Data items
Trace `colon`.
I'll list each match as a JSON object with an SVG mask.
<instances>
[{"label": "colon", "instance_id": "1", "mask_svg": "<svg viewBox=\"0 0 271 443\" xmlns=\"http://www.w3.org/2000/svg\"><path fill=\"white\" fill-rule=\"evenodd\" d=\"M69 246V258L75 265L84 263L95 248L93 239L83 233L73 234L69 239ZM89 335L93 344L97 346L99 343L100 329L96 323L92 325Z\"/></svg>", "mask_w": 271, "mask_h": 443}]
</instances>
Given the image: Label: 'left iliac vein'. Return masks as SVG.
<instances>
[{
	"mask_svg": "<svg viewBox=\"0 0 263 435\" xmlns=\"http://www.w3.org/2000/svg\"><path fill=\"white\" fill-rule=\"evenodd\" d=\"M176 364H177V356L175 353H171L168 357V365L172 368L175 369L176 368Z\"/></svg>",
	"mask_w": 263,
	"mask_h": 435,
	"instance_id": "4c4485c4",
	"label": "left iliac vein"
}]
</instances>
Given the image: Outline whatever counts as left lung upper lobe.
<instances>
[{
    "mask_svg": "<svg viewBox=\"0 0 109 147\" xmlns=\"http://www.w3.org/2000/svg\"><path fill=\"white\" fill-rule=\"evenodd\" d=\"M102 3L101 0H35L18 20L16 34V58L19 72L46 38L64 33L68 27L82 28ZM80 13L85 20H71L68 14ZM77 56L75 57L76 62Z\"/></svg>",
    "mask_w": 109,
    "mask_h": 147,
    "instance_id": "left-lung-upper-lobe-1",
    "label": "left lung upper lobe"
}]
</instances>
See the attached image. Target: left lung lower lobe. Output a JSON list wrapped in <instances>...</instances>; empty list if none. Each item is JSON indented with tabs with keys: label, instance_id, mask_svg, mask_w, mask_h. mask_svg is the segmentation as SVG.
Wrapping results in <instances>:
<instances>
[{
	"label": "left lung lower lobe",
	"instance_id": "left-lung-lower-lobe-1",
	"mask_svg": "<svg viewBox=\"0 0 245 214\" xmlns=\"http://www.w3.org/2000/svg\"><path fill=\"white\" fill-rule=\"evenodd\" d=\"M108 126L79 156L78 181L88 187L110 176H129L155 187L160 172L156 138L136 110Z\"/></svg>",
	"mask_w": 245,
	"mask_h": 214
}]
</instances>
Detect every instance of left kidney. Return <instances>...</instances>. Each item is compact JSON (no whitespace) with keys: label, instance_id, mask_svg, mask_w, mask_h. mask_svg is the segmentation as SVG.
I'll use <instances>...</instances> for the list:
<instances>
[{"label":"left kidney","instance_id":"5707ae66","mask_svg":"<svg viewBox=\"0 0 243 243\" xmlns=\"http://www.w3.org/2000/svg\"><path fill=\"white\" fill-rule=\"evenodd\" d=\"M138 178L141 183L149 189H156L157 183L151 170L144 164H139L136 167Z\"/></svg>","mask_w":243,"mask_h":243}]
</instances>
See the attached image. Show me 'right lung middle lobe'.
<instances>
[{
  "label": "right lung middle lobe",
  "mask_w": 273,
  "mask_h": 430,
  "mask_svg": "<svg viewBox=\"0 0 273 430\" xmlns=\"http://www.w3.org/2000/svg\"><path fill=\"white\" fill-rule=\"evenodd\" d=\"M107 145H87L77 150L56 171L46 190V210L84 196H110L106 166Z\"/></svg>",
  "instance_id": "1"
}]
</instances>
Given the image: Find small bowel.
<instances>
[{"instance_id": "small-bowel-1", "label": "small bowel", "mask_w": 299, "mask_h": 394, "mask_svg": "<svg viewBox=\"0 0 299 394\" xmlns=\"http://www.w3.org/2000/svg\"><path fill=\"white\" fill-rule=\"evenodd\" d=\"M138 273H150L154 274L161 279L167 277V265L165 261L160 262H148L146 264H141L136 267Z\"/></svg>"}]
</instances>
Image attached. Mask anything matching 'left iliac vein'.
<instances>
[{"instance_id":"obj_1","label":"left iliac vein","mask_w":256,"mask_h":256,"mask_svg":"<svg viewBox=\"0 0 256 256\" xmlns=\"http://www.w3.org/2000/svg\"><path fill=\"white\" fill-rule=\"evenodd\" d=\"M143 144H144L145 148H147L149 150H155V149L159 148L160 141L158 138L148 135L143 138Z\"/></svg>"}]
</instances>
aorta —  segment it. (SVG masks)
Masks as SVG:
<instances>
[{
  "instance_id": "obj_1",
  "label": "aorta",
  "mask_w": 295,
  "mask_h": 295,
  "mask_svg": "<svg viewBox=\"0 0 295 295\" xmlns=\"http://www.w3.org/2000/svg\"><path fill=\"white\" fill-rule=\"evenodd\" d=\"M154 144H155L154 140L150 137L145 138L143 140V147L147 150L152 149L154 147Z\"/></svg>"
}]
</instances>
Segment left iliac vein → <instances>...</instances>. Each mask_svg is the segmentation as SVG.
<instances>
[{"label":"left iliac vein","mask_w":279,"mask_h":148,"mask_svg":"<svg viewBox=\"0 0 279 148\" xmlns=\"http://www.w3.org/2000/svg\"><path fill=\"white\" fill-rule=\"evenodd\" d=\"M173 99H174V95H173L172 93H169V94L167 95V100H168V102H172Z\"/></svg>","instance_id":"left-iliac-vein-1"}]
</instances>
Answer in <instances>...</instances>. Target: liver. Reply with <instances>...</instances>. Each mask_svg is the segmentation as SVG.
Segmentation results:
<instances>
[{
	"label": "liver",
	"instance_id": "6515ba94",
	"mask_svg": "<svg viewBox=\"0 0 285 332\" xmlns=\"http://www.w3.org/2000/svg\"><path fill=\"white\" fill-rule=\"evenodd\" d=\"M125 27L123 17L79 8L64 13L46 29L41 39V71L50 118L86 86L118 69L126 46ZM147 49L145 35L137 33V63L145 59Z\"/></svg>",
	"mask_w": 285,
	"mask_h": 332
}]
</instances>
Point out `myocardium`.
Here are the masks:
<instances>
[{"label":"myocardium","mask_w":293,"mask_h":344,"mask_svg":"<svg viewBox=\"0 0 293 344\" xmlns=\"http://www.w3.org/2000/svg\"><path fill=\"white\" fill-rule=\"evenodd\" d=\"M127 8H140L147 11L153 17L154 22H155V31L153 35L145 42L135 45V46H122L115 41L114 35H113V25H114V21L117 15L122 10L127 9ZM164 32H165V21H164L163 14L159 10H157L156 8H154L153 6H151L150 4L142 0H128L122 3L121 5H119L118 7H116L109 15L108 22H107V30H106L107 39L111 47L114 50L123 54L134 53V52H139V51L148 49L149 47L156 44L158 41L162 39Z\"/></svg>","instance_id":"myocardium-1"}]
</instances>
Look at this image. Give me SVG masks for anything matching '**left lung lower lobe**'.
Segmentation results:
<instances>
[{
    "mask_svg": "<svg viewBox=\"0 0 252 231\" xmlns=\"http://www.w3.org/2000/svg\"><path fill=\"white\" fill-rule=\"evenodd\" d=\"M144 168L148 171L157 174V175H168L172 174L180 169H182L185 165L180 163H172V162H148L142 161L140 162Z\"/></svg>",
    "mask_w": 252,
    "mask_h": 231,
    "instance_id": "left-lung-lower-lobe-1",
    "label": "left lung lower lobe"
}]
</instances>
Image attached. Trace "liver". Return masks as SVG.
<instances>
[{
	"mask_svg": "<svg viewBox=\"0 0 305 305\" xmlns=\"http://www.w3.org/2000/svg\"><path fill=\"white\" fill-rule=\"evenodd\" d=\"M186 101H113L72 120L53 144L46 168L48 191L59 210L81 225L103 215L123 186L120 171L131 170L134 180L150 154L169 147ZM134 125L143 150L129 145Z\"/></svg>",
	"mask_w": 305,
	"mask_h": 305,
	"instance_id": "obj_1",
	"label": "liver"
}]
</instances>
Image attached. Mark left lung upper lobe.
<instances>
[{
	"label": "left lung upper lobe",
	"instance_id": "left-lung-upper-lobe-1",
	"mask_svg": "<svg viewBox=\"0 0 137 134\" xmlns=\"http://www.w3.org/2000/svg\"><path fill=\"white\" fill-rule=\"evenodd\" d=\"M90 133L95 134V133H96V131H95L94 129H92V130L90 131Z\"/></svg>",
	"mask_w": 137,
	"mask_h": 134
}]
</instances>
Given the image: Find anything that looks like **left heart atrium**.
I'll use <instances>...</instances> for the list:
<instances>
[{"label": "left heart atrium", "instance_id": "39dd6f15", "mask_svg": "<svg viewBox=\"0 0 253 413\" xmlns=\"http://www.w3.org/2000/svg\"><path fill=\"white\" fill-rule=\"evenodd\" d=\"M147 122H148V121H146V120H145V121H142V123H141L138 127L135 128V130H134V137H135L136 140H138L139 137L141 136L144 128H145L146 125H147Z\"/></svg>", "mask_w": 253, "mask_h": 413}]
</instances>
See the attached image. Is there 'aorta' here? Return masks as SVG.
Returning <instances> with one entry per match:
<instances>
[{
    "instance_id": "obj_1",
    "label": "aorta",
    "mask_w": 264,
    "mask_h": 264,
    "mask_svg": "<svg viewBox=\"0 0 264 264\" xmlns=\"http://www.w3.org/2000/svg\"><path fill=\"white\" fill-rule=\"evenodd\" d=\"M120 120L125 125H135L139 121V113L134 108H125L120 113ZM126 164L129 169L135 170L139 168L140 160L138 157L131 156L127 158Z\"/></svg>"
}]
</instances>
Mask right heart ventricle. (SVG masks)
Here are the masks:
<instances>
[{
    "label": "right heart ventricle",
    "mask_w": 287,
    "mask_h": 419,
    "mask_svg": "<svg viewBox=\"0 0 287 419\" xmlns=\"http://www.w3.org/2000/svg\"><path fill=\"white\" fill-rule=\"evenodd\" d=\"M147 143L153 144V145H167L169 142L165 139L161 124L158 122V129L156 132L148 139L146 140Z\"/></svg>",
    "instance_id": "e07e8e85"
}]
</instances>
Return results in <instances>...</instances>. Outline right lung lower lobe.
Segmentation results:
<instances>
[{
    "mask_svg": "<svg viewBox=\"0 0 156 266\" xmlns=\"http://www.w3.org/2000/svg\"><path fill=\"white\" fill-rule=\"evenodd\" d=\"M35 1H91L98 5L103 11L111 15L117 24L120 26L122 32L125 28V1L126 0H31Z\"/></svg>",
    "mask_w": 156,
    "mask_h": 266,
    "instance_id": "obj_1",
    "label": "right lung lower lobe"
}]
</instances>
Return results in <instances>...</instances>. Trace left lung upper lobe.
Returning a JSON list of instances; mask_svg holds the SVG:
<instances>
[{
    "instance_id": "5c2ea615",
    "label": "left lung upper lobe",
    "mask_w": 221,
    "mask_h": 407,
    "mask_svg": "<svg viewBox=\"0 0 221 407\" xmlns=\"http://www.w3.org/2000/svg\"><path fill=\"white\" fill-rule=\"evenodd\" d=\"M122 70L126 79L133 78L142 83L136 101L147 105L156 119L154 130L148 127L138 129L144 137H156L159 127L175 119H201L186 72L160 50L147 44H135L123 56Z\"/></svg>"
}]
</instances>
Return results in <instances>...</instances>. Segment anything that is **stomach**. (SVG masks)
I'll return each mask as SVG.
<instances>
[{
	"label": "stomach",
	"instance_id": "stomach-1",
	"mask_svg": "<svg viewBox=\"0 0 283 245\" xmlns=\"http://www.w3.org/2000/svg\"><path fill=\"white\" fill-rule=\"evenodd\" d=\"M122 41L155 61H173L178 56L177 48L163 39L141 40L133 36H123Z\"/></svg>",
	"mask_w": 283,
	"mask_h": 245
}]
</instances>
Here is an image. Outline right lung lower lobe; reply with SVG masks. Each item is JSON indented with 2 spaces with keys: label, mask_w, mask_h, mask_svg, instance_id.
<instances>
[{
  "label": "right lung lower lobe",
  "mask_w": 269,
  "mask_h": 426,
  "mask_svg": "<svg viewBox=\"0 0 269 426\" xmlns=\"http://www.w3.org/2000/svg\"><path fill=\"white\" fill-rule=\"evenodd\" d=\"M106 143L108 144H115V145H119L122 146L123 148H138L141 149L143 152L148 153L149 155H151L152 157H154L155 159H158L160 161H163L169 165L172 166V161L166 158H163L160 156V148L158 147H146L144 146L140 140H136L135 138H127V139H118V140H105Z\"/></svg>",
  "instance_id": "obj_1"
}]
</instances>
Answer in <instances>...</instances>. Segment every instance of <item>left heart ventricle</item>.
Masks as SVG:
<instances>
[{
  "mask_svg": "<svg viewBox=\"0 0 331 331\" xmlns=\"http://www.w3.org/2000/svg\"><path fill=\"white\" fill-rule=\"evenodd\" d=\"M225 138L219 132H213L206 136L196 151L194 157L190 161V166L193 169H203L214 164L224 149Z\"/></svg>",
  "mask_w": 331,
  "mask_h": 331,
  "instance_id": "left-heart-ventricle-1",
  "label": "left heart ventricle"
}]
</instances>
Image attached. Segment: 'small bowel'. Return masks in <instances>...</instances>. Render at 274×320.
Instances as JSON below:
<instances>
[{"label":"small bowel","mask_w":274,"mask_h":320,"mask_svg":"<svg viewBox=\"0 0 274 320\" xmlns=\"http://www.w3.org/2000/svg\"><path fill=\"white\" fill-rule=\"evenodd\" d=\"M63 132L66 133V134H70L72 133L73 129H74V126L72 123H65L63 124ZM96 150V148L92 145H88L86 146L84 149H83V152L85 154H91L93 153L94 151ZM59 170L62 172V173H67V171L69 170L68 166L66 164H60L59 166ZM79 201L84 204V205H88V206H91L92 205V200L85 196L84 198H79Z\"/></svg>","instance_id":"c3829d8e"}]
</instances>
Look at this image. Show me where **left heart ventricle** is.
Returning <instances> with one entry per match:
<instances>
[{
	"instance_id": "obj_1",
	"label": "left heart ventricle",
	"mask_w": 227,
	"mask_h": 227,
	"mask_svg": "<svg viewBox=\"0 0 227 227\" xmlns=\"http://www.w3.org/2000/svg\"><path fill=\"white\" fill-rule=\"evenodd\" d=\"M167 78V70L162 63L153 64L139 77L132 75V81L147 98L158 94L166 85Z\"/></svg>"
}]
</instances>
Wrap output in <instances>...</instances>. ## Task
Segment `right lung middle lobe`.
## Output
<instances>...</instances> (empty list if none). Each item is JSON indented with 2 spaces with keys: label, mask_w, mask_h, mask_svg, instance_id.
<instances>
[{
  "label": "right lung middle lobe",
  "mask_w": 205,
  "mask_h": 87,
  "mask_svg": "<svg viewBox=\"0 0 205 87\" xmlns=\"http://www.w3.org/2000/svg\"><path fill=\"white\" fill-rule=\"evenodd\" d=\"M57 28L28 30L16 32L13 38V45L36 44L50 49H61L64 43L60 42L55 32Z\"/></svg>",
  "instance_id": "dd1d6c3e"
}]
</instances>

Task requirements: In the records above, locate the line that contains "Wrap output in". Repeat it and every line after it, exactly, and nothing else.

Task result:
Wrap output in <instances>...</instances>. ## Task
Segment `right lung middle lobe`.
## Output
<instances>...</instances> (empty list if none). Each item is JSON indented with 2 spaces with keys: label, mask_w, mask_h, mask_svg, instance_id.
<instances>
[{
  "label": "right lung middle lobe",
  "mask_w": 205,
  "mask_h": 87,
  "mask_svg": "<svg viewBox=\"0 0 205 87\" xmlns=\"http://www.w3.org/2000/svg\"><path fill=\"white\" fill-rule=\"evenodd\" d=\"M57 28L28 30L16 32L13 38V45L36 44L50 49H61L64 43L60 42L55 32Z\"/></svg>",
  "instance_id": "dd1d6c3e"
}]
</instances>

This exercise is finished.